Molte famiglie del Lotto P hanno parenti in prigione o agli arresti domiciliari. Spesso mi chiedono di andare a trovarli per vedere come stanno, come se la cavano, per parlare un po’ con loro. E io ci vado, anche solo per far loro un po’ di compagnia. E ogni volta cerco di capire quanti di loro, una volta scontata la condanna, proveranno davvero a uscire dal «sistema» o comunque a non dipendere più dal condizionamento imposto dalla camorra tramite l’assistenza legale assicurata al detenuto e la «settimana» versata ai familiari mentre egli è in carcere.
Quando mi capita di accennare a questi episodi nel corso di conversazioni o incontri, c’è sempre qualcuno che mi chiede se ho ricevuto minacce o ritorsioni. Devo ammettere che non mi è mai capitato, né ho avvertito segnali di conflitto: evidentemente nessuno mi ha mai visto o percepito come un avversario o un nemico. Penso che ciò sia dovuto al fatto che ho avuto modo di conoscere queste persone fin dentro la loro famiglia, perché quasi quotidianamente le incontro per strada, e spesso mi è capitato di chiedere loro, prima ancora che venissero arrestate, se, una volta dentro, avrebbero gradito una mia visita.
È quanto mi è successo con S., un giovane detenuto con cui avevo stretto un bel rapporto di fiducia. Il giorno in cui uscì dal carcere mi disse, in assoluta segretezza ma con un gran sorriso: «Ci sono riuscito, finalmente sono fuori dal sistema!». E mi spiegò, tutto contento, che aveva capito la pericolosità della vita che fino a quel momento aveva condotto: una vita che non lo avrebbe portato in nessun luogo diverso dal carcere o dal cimitero. Però, nonostante il pentimento e la sua voglia di rinascere, non evitò di farmi sperimentare sulla mia pelle la violenza del «sistema»: una volta fuori dal carcere e dal clan, S. aveva bisogno di un lavoro, un’entrata anche minima che gli permettesse di assicurare un piatto di pasta alla sua famiglia. Il lavoro però non riusciva a trovarlo e cominciò a chiedermi sempre più spesso un aiuto economico.

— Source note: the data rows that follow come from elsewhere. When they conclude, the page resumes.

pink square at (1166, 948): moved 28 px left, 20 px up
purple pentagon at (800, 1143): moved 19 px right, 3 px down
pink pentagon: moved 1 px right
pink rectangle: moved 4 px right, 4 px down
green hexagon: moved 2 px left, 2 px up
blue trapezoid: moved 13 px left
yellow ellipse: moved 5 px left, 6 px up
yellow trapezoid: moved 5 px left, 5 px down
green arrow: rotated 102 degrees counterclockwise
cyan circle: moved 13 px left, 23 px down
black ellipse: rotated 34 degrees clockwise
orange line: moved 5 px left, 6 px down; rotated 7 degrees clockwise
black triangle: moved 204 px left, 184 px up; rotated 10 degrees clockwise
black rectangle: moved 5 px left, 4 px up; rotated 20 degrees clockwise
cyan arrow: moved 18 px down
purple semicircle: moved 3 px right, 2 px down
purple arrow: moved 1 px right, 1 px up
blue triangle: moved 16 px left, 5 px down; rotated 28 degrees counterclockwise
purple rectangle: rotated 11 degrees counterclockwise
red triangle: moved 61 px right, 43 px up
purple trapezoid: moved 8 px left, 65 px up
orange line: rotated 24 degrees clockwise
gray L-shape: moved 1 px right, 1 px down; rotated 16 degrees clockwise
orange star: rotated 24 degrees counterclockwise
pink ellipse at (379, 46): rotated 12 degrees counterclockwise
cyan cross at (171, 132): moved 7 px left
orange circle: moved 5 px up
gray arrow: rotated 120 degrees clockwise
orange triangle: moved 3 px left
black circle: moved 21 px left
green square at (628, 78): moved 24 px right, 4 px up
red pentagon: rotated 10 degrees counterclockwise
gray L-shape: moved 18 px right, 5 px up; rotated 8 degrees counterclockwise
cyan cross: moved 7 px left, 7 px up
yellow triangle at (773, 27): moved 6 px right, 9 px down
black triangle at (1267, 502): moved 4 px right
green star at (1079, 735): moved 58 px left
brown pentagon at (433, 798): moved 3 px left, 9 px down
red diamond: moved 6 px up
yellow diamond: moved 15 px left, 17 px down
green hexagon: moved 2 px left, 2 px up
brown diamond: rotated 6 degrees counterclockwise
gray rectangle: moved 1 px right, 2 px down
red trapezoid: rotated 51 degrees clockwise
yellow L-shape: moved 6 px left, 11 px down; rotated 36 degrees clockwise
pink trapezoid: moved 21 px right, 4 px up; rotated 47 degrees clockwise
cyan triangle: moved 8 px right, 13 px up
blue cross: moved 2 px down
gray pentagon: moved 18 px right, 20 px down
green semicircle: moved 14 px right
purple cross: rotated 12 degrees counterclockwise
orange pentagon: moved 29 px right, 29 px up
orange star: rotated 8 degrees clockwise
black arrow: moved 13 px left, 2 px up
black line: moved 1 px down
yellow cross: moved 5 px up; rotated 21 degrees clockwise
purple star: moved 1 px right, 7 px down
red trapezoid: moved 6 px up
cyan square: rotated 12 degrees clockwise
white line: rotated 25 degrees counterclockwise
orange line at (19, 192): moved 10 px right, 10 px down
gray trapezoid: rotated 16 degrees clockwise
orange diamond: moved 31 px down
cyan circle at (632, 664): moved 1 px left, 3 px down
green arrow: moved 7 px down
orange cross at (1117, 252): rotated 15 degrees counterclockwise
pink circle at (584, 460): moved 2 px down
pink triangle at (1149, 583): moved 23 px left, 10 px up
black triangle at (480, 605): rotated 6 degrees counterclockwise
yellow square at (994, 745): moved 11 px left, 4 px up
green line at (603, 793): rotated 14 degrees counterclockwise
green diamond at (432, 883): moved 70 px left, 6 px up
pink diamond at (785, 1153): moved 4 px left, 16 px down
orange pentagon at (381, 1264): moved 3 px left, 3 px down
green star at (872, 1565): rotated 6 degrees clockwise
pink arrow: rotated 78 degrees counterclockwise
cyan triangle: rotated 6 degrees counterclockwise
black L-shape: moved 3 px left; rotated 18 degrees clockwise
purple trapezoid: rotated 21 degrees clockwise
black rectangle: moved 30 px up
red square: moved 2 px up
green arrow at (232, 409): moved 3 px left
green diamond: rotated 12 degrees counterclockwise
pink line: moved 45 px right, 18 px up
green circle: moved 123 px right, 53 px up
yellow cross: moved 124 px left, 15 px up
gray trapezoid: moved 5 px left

Veniva a cercarmi continuamente e ogni volta era più violento e arrabbiato. Una volta, mentre eravamo nel mio studio, quando gli dissi che non potevo più dargli nulla, si infuriò a tal punto che mi scagliò contro tutte le sedie che aveva a portata di mano. Francamente mi spaventai molto, ma non mollai. Dopo qualche giorno tornò all’attacco, e ogni volta aveva reazioni sempre più brutali. Finché una mattina arrivò in Rettoria con una bottiglia di benzina per dar fuoco alla chiesa. A quel punto alcuni amici decisero di farmi incontrare con il questore, il quale immediatamente attivò la squadra antiestorsione. Pochi giorni dopo S. fu arrestato e condannato con rito abbreviato. Non riuscii ad avere il permesso di visitarlo in carcere, ma continuai a occuparmi della moglie e dei figli. Alcuni mesi dopo, scontata la condanna, S. volle incontrarmi per ammettere i suoi errori e scusarsi.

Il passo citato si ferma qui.